*WHAT YOU NEED TO DO*.
Quote the line containing "See the attached" and all lines that follow it in the listing below, exactly as written.
EXERCISE DATA START
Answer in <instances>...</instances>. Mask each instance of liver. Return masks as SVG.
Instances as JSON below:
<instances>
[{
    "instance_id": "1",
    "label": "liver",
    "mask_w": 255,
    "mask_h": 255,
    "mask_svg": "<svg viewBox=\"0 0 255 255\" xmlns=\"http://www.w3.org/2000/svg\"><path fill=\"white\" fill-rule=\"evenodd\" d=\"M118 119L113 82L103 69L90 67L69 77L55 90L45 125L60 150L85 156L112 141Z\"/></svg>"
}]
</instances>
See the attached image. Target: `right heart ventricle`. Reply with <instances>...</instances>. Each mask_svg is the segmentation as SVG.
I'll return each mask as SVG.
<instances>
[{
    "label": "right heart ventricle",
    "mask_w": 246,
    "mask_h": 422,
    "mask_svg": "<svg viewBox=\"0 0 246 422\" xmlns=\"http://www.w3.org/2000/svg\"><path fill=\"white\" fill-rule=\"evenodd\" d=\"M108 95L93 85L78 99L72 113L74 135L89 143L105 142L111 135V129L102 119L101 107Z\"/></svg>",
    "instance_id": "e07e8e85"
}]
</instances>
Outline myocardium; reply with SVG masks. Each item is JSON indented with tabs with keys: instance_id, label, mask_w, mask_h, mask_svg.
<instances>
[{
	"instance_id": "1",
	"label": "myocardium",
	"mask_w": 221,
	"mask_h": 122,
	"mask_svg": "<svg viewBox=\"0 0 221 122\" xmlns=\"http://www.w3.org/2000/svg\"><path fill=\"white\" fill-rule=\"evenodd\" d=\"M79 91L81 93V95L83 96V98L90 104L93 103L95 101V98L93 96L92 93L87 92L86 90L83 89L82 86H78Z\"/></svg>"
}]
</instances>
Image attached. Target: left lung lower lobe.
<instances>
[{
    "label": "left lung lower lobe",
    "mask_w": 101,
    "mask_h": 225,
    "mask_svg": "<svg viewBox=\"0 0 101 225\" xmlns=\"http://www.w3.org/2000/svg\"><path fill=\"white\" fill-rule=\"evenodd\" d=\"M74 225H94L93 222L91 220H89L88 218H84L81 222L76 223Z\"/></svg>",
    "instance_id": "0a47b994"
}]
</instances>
EXERCISE DATA END
*COMPLETED TASK*.
See the attached image. Target: `right heart ventricle`. Reply with <instances>...</instances>. Each mask_svg is the segmentation as SVG.
I'll return each mask as SVG.
<instances>
[{
    "label": "right heart ventricle",
    "mask_w": 246,
    "mask_h": 422,
    "mask_svg": "<svg viewBox=\"0 0 246 422\" xmlns=\"http://www.w3.org/2000/svg\"><path fill=\"white\" fill-rule=\"evenodd\" d=\"M108 95L93 85L78 99L72 113L74 135L89 143L105 142L111 135V129L102 119L101 107Z\"/></svg>",
    "instance_id": "e07e8e85"
}]
</instances>
Outline myocardium; reply with SVG masks. Each item is JSON indented with tabs with keys: instance_id, label, mask_w, mask_h, mask_svg.
<instances>
[{
	"instance_id": "1",
	"label": "myocardium",
	"mask_w": 221,
	"mask_h": 122,
	"mask_svg": "<svg viewBox=\"0 0 221 122\" xmlns=\"http://www.w3.org/2000/svg\"><path fill=\"white\" fill-rule=\"evenodd\" d=\"M79 91L81 93V95L83 96V98L90 104L93 103L95 101V98L93 96L92 93L87 92L86 90L83 89L82 86H78Z\"/></svg>"
}]
</instances>
Image attached. Target: left lung lower lobe.
<instances>
[{
    "label": "left lung lower lobe",
    "mask_w": 101,
    "mask_h": 225,
    "mask_svg": "<svg viewBox=\"0 0 101 225\" xmlns=\"http://www.w3.org/2000/svg\"><path fill=\"white\" fill-rule=\"evenodd\" d=\"M74 225H94L93 222L91 220H89L88 218H84L81 222L76 223Z\"/></svg>",
    "instance_id": "0a47b994"
}]
</instances>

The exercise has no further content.